▶ TRY IT: Every line from the one with "使用 App 期間允許」或「允許」。" to the final line of the listing below should be repeated exactly, and only those.

▶ AVAILABLE DATA:
..............................
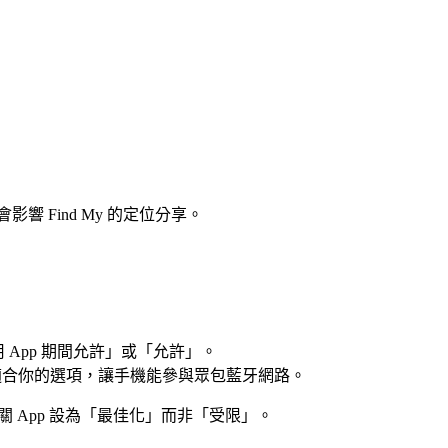
會影響 Find My 的定位分享。
使用 App 期間允許」或「允許」。
用」或適合你的選項，讓手機能參與眾包藍牙網路。
關 App 設為「最佳化」而非「受限」。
..............................
▶ THE ANSWER:
使用 App 期間允許」或「允許」。
用」或適合你的選項，讓手機能參與眾包藍牙網路。
關 App 設為「最佳化」而非「受限」。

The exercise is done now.